▶ _EXERCISE PROMPT_
Copy each line that contains the string "header", taking them from the material.

▶ _DATASET RECORDS_
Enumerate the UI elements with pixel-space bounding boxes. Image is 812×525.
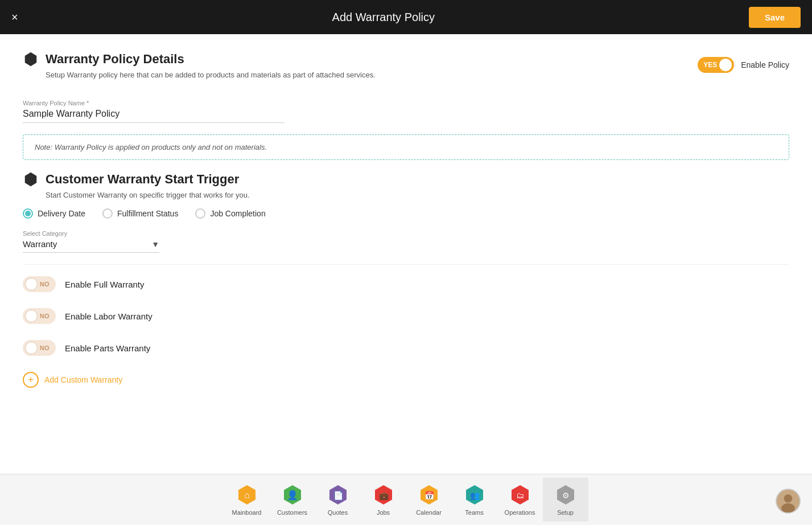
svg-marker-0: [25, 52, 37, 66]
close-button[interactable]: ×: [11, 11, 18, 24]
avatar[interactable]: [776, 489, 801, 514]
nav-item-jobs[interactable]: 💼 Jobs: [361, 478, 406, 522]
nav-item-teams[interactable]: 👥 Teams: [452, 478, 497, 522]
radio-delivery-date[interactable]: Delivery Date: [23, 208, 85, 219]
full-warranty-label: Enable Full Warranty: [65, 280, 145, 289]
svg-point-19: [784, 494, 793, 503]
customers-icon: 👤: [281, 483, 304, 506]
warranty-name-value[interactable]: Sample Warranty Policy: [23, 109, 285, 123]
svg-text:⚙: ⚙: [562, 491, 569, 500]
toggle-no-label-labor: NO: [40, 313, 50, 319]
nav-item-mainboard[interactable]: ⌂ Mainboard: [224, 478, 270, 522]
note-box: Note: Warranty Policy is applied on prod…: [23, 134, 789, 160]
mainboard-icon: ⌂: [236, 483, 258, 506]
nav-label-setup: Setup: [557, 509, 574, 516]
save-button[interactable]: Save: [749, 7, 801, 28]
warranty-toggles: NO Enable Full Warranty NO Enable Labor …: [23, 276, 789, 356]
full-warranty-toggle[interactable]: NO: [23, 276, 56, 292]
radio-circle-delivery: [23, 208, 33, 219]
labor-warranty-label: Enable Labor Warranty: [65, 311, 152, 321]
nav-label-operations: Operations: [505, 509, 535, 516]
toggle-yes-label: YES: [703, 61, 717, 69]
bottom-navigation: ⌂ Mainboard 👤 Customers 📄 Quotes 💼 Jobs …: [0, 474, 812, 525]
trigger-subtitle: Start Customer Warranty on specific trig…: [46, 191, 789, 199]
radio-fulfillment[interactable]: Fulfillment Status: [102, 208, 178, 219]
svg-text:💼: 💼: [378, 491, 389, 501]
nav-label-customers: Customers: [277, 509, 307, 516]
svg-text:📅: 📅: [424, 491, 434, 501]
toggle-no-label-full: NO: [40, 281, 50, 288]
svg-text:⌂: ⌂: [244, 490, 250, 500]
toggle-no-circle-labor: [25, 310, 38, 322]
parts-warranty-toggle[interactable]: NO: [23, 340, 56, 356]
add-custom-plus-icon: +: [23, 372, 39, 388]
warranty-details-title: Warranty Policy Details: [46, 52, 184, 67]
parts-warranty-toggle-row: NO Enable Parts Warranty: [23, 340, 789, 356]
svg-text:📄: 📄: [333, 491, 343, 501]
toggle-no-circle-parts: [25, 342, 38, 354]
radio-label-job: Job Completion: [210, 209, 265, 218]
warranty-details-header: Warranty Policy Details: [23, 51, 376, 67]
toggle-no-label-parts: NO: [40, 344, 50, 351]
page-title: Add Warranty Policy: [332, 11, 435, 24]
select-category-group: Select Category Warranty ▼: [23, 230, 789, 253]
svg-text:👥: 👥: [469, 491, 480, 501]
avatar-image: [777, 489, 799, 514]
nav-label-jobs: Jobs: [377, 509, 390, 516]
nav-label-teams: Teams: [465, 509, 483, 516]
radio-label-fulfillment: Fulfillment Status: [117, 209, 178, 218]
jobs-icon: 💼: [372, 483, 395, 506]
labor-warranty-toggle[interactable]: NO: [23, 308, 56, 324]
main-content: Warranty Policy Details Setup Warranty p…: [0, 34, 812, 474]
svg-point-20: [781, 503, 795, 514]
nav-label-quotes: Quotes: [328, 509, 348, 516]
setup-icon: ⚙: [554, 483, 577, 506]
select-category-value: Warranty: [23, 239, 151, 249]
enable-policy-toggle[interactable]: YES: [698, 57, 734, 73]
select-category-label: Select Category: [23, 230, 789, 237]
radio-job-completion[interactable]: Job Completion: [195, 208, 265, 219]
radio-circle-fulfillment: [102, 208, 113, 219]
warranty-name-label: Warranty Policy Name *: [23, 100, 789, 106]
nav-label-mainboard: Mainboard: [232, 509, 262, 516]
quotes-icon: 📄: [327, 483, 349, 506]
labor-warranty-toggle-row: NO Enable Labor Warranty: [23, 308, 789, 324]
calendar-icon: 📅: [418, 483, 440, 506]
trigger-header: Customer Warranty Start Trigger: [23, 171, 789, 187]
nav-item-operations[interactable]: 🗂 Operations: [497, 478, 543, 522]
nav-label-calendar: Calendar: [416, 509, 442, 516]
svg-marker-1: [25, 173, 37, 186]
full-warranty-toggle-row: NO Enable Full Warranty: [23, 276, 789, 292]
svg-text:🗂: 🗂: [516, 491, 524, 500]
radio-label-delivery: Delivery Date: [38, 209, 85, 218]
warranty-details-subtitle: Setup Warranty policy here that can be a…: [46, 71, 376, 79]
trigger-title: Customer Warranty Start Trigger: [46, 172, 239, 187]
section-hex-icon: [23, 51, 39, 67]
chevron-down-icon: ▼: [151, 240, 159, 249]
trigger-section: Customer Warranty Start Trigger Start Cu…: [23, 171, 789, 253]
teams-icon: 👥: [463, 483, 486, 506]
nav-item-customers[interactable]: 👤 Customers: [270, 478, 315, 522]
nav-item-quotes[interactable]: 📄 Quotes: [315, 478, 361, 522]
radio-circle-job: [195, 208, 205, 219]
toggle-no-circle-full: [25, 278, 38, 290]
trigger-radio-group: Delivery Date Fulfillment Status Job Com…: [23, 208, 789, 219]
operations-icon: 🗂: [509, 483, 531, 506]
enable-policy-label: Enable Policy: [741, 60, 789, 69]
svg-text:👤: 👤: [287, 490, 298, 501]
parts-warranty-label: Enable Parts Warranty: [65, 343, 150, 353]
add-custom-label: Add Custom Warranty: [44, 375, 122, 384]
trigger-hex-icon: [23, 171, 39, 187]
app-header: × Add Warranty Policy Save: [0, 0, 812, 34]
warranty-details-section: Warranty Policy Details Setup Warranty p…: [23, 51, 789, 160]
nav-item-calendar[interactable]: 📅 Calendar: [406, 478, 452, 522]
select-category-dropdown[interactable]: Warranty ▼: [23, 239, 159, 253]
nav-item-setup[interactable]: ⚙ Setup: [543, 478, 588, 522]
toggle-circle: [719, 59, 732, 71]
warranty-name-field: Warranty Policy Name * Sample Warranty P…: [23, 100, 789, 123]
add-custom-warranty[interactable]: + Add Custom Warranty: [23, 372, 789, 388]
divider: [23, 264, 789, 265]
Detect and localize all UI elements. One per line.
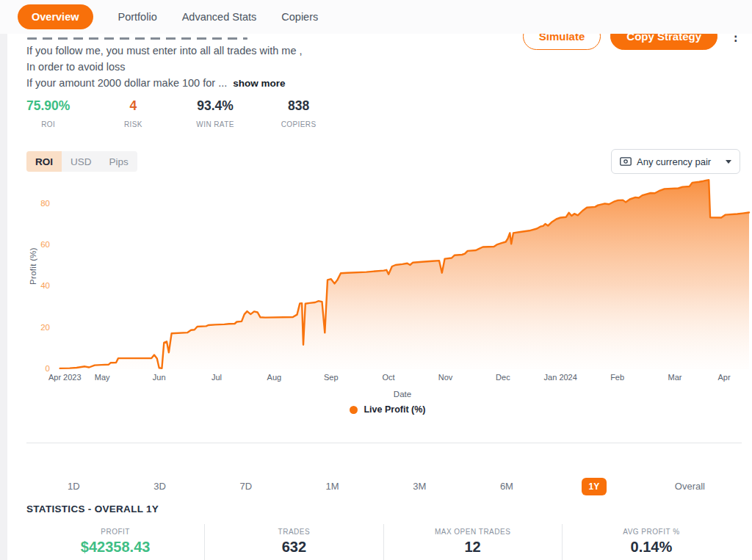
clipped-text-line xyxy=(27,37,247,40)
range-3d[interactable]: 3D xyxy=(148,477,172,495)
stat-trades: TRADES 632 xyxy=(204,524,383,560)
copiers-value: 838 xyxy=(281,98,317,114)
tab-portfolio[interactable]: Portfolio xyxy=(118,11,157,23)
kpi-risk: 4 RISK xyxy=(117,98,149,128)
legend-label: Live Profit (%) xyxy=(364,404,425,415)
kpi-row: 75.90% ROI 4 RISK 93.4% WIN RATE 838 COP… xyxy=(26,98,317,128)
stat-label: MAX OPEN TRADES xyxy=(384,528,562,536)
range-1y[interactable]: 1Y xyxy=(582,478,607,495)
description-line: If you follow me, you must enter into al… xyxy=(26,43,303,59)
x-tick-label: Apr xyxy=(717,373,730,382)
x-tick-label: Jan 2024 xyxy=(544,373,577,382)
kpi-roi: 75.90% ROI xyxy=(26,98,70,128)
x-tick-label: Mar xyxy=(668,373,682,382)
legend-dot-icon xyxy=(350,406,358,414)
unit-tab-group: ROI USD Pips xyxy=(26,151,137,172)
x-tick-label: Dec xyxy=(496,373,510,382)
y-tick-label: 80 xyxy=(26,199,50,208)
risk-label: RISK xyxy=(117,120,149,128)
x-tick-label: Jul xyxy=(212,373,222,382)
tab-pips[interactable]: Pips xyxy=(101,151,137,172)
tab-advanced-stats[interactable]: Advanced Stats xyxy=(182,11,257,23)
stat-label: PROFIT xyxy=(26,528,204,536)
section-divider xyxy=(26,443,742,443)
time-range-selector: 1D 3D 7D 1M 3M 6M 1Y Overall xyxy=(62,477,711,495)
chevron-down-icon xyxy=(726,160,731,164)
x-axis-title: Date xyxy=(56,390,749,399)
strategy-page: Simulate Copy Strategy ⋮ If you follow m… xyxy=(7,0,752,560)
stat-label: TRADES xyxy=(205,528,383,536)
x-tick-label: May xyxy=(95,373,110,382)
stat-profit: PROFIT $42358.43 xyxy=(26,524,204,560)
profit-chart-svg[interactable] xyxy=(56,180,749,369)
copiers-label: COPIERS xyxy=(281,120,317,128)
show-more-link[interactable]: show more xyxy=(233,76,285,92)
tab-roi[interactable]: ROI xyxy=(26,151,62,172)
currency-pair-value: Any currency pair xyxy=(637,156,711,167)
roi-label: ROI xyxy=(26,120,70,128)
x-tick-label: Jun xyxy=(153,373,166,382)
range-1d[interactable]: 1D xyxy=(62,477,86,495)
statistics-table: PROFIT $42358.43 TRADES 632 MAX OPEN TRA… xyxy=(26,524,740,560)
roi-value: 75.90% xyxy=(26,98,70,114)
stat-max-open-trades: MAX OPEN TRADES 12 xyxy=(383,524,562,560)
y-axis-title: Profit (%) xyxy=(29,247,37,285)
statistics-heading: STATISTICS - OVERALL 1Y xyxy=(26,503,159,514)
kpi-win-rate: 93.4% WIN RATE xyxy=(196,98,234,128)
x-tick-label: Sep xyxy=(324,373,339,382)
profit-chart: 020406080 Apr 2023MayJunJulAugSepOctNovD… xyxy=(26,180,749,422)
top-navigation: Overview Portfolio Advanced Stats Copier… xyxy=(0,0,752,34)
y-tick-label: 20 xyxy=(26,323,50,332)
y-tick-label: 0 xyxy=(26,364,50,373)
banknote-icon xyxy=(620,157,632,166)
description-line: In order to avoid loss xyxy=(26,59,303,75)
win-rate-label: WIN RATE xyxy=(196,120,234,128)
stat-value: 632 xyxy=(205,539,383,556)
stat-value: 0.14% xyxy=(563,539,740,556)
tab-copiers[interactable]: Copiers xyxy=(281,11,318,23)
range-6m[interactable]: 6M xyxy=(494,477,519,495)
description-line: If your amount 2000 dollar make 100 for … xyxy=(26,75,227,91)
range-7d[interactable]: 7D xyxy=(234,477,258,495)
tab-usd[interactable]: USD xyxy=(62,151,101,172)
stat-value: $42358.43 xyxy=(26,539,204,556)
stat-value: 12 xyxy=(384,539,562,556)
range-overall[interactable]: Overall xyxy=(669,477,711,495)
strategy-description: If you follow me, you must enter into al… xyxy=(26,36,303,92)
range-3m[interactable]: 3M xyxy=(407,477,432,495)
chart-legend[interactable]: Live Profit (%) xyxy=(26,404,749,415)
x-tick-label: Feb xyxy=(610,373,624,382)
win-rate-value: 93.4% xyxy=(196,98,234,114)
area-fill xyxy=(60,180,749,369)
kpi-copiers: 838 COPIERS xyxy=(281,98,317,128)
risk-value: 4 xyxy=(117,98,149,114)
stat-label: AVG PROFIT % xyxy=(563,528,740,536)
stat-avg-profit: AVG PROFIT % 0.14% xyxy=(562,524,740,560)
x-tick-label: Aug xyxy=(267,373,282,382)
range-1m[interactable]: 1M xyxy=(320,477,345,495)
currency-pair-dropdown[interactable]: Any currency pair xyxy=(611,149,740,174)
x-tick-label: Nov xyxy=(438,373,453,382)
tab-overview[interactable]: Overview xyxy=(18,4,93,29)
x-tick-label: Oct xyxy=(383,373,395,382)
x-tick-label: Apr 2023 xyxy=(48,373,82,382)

▶ _SOLUTION TO THE EXERCISE_
warranty-details-header: Warranty Policy Details: [23, 51, 376, 67]
trigger-header: Customer Warranty Start Trigger: [23, 171, 789, 187]
app-header: × Add Warranty Policy Save: [0, 0, 812, 34]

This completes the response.